> The task
Every record below should be transcribed exactly. Omit the images.

(Information supplied Opens)

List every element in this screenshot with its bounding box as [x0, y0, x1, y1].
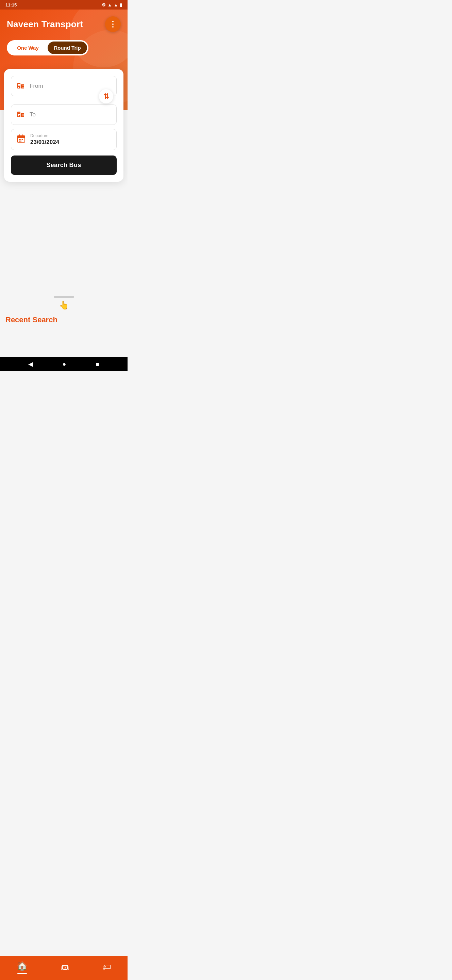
svg-rect-5: [19, 86, 20, 86]
svg-rect-9: [22, 87, 22, 88]
swipe-handle: [54, 296, 74, 298]
svg-rect-11: [17, 111, 21, 117]
svg-rect-3: [19, 84, 20, 85]
svg-rect-30: [21, 140, 21, 142]
svg-rect-19: [23, 114, 24, 115]
svg-rect-0: [17, 83, 21, 89]
content-area: [0, 182, 127, 291]
settings-icon: ⚙: [102, 2, 106, 8]
menu-dot-2: [112, 24, 114, 25]
svg-rect-27: [21, 139, 21, 140]
svg-rect-13: [18, 113, 19, 113]
swap-icon: ⇅: [103, 92, 109, 100]
svg-rect-2: [18, 84, 19, 85]
svg-rect-21: [23, 115, 24, 116]
svg-rect-6: [18, 87, 19, 88]
battery-icon: ▮: [120, 2, 122, 8]
android-back-button[interactable]: ◀: [28, 360, 33, 368]
menu-dot-1: [112, 21, 114, 22]
search-bus-button[interactable]: Search Bus: [11, 156, 117, 175]
svg-rect-16: [19, 114, 20, 115]
departure-text-block: Departure 23/01/2024: [30, 134, 59, 146]
round-trip-button[interactable]: Round Trip: [48, 41, 87, 54]
header-top: Naveen Transport: [7, 16, 121, 32]
svg-rect-28: [22, 139, 23, 140]
to-field[interactable]: To: [11, 105, 117, 125]
departure-label: Departure: [30, 134, 59, 138]
recent-search-label: Recent Search: [0, 313, 127, 330]
swipe-hand-icon: 👆: [59, 301, 69, 310]
wifi-icon: ▲: [108, 2, 112, 8]
svg-rect-12: [21, 113, 24, 117]
departure-field[interactable]: Departure 23/01/2024: [11, 129, 117, 150]
status-icons: ⚙ ▲ ▲ ▮: [102, 2, 122, 8]
calendar-icon: [17, 134, 25, 145]
from-building-icon: [17, 81, 25, 91]
android-recent-button[interactable]: ■: [95, 361, 99, 368]
svg-rect-20: [22, 115, 22, 116]
svg-rect-17: [18, 115, 19, 116]
signal-icon: ▲: [114, 2, 118, 8]
svg-rect-26: [19, 139, 20, 140]
android-nav-bar: ◀ ● ■: [0, 357, 127, 371]
menu-button[interactable]: [105, 16, 121, 32]
status-time: 11:15: [5, 2, 17, 8]
svg-rect-10: [23, 87, 24, 88]
svg-rect-29: [19, 140, 20, 142]
svg-rect-4: [18, 86, 19, 86]
swipe-area: 👆: [0, 291, 127, 313]
departure-date: 23/01/2024: [30, 139, 59, 146]
to-building-icon: [17, 110, 25, 120]
from-input-text: From: [30, 83, 43, 89]
svg-rect-14: [19, 113, 20, 113]
one-way-button[interactable]: One Way: [8, 41, 48, 54]
svg-rect-7: [22, 86, 22, 86]
svg-rect-8: [23, 86, 24, 86]
status-bar: 11:15 ⚙ ▲ ▲ ▮: [0, 0, 127, 10]
swap-button[interactable]: ⇅: [99, 89, 113, 103]
svg-rect-1: [21, 84, 24, 89]
trip-toggle: One Way Round Trip: [7, 40, 89, 56]
app-title: Naveen Transport: [7, 19, 83, 30]
menu-dot-3: [112, 26, 114, 27]
to-input-text: To: [30, 111, 36, 118]
svg-rect-23: [17, 136, 25, 138]
android-home-button[interactable]: ●: [63, 361, 66, 368]
search-card: From ⇅ To: [4, 69, 124, 182]
svg-rect-18: [22, 114, 22, 115]
svg-rect-15: [18, 114, 19, 115]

(Information supplied Closes)

> Task answer
List every element in this screenshot with its bounding box as [x0, y0, x1, y1].
svg-rect-5: [19, 86, 20, 86]
svg-rect-9: [22, 87, 22, 88]
swipe-handle: [54, 296, 74, 298]
svg-rect-11: [17, 111, 21, 117]
svg-rect-3: [19, 84, 20, 85]
svg-rect-30: [21, 140, 21, 142]
svg-rect-19: [23, 114, 24, 115]
svg-rect-0: [17, 83, 21, 89]
content-area: [0, 182, 127, 291]
settings-icon: ⚙: [102, 2, 106, 8]
menu-dot-2: [112, 24, 114, 25]
svg-rect-27: [21, 139, 21, 140]
svg-rect-13: [18, 113, 19, 113]
swap-icon: ⇅: [103, 92, 109, 100]
svg-rect-2: [18, 84, 19, 85]
svg-rect-21: [23, 115, 24, 116]
svg-rect-6: [18, 87, 19, 88]
battery-icon: ▮: [120, 2, 122, 8]
android-back-button[interactable]: ◀: [28, 360, 33, 368]
menu-dot-1: [112, 21, 114, 22]
search-bus-button[interactable]: Search Bus: [11, 156, 117, 175]
svg-rect-16: [19, 114, 20, 115]
departure-text-block: Departure 23/01/2024: [30, 134, 59, 146]
round-trip-button[interactable]: Round Trip: [48, 41, 87, 54]
header-top: Naveen Transport: [7, 16, 121, 32]
svg-rect-28: [22, 139, 23, 140]
to-field[interactable]: To: [11, 105, 117, 125]
departure-label: Departure: [30, 134, 59, 138]
recent-search-label: Recent Search: [0, 313, 127, 330]
swipe-hand-icon: 👆: [59, 301, 69, 310]
wifi-icon: ▲: [108, 2, 112, 8]
svg-rect-12: [21, 113, 24, 117]
departure-field[interactable]: Departure 23/01/2024: [11, 129, 117, 150]
status-icons: ⚙ ▲ ▲ ▮: [102, 2, 122, 8]
calendar-icon: [17, 134, 25, 145]
from-building-icon: [17, 81, 25, 91]
android-recent-button[interactable]: ■: [95, 361, 99, 368]
svg-rect-20: [22, 115, 22, 116]
svg-rect-17: [18, 115, 19, 116]
signal-icon: ▲: [114, 2, 118, 8]
svg-rect-26: [19, 139, 20, 140]
android-nav-bar: ◀ ● ■: [0, 357, 127, 371]
menu-button[interactable]: [105, 16, 121, 32]
status-time: 11:15: [5, 2, 17, 8]
svg-rect-10: [23, 87, 24, 88]
svg-rect-29: [19, 140, 20, 142]
svg-rect-4: [18, 86, 19, 86]
swipe-area: 👆: [0, 291, 127, 313]
departure-date: 23/01/2024: [30, 139, 59, 146]
to-building-icon: [17, 110, 25, 120]
from-input-text: From: [30, 83, 43, 89]
svg-rect-14: [19, 113, 20, 113]
one-way-button[interactable]: One Way: [8, 41, 48, 54]
svg-rect-7: [22, 86, 22, 86]
svg-rect-8: [23, 86, 24, 86]
status-bar: 11:15 ⚙ ▲ ▲ ▮: [0, 0, 127, 10]
swap-button[interactable]: ⇅: [99, 89, 113, 103]
svg-rect-1: [21, 84, 24, 89]
trip-toggle: One Way Round Trip: [7, 40, 89, 56]
app-title: Naveen Transport: [7, 19, 83, 30]
menu-dot-3: [112, 26, 114, 27]
to-input-text: To: [30, 111, 36, 118]
svg-rect-23: [17, 136, 25, 138]
android-home-button[interactable]: ●: [63, 361, 66, 368]
search-card: From ⇅ To: [4, 69, 124, 182]
svg-rect-18: [22, 114, 22, 115]
svg-rect-15: [18, 114, 19, 115]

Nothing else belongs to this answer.